Misoprostol also helps stop postpartum hemorrhages. However, because of its associated use with abortion, it was unable to be used for that purpose in Guatemala shortly after Trump’s expansion of the global gag rule.

“In a country where maternal mortality is still high, [this] was a huge impact for the country,” said Rodrigo Barillas, executive director of WINGS Guatemala, a reproductive rights nonprofit organization.

Barillas explained that in recent years, highly educated staff in clinics across the country have been laid off because of funding cuts, and pregnancies of girls and teens in the country — usually as a result of rape — have continued to soar.

Across the world in South Asia, staggered access to abortion services has been made worse because of Trump’s policies, according to Deepesh Gupta, who is in charge of nine countries in the subcontinent as senior technical adviser for International Planned Parenthood.

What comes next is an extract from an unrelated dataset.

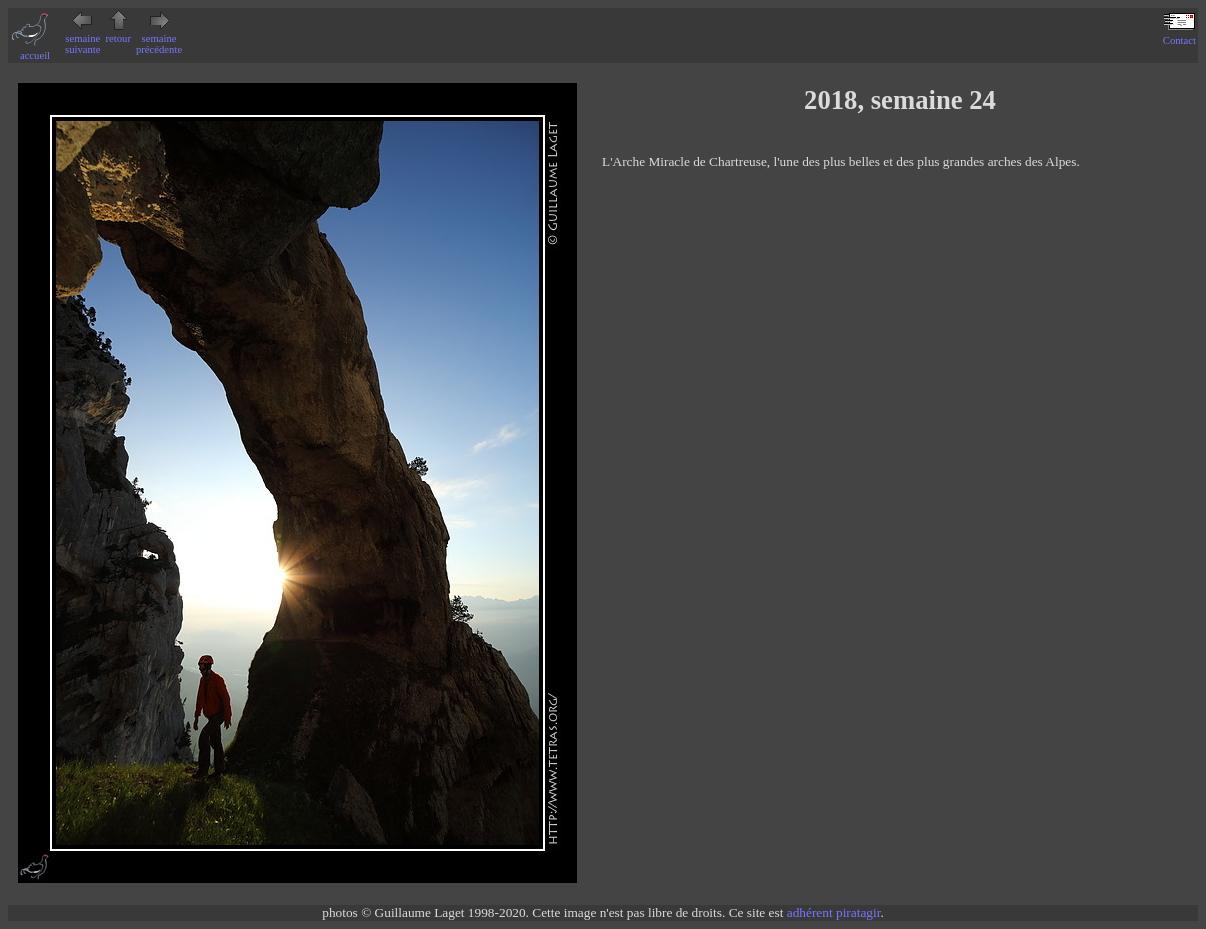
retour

U.S. signs international declaration challenging right to abortion and upholding ‘role of the family’

“Advocates were already struggling to do this sort of work,” he said, adding that it was surprising the gag rule impacted countries where abortion is legal, for similar reasons as in South Africa.

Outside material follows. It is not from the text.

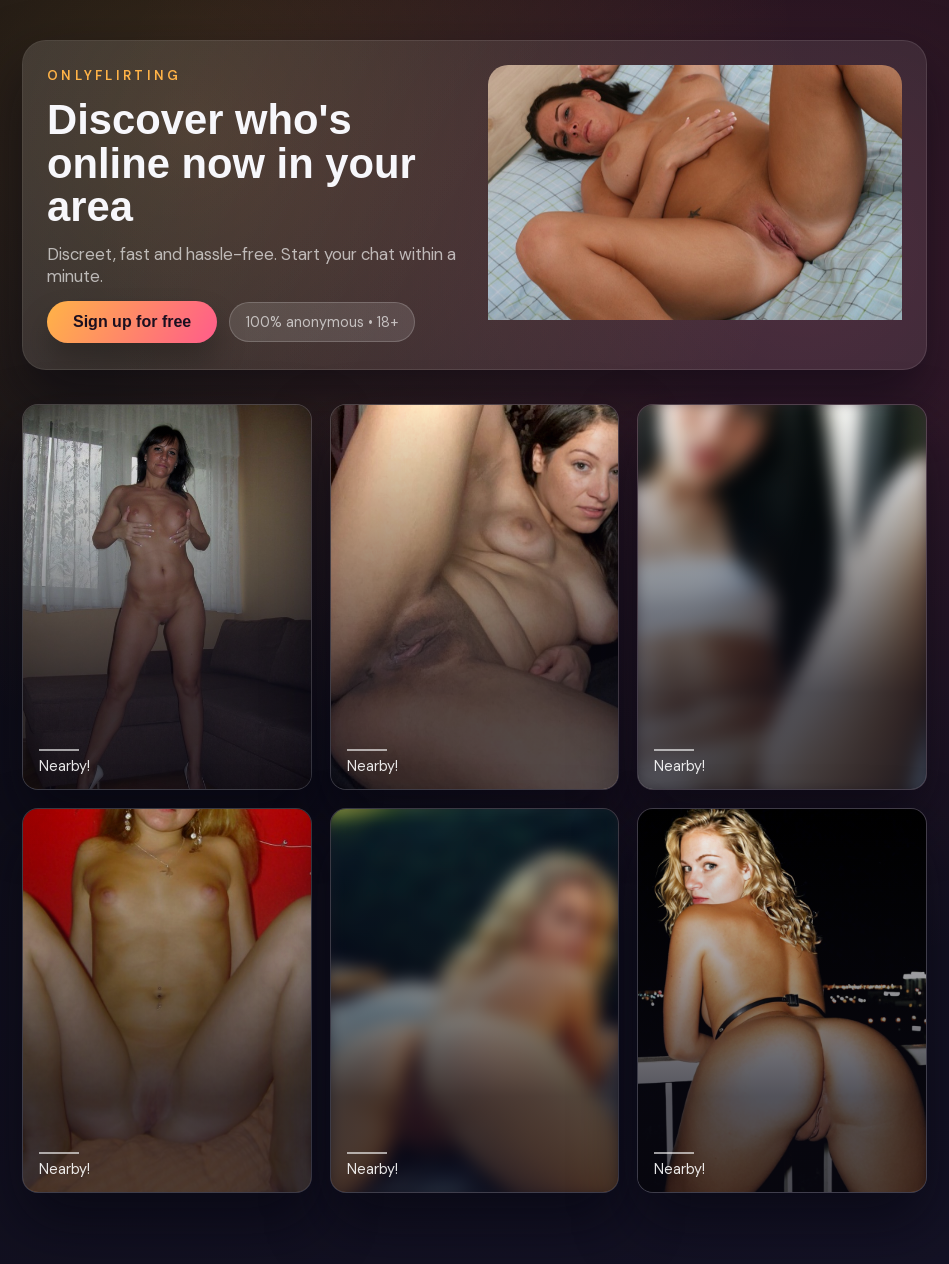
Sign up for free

“We were not allowed to use of any kind of funding, even if we [just used the word] abortion,” he said.

Kalpana Apte, secretary general of the Family Planning Association of India, has seen firsthand its impact in India. In an email statement to The Lily, she said that in addition to reduced material resources, it also impacted mindsets around abortion, adding to its stigma.

Advocates say the far-reaching consequences of these policies may persist even after Biden’s inauguration.

“Trump’s anti-woman rhetoric and legacy will certainly continue in some countries like Brazil, or Egypt or Indonesia,” said Eskinazi, of International Planned Parenthood. “So that’s another piece that we have to watch very closely … the [antiabortion] opposition which has been so well-funded globally through the U.S.”

In Guatemala, Barillas has witnessed something similar with the recent vote to legalize abortion in Argentina: Although the pro-choice movement in Guatemala was emboldened by the win and celebrated the news, the far-right opposition has also become more staunch in its stance, he said.

Many advocates are in unanimous agreement, however, that Trump’s departure is a welcome shift for international reproductive rights.

Both IPPF and PCAF are working toward permanent repeal of the global gag rule, advocating for this to happen through the Senate-introduced Global Health, Empowerments and Rights (HER) Act. In July 2020, Democrats in the U.S. House also introduced the Abortion is Health Care Everywhere Act to repeal the Helms Amendment. With a Democrat-controlled Congress and presidency, advocates are hopeful substantive change could be coming.

Dixon said the time is ripe to take these issues outside the realm of “partisan football,” with Democrats like Biden promising to repeal the rule and Republicans promising to reinstall it.

“Another president is going to be elected someday; it might be a conservative and we want to make sure they can’t just reimpose the gag rule again,” he said.

Editor’s Note: An earlier version of this piece incorrectly stated that Trump reinstated the Helms Amendment. It has been continuous U.S. policy since 1973. We regret the error.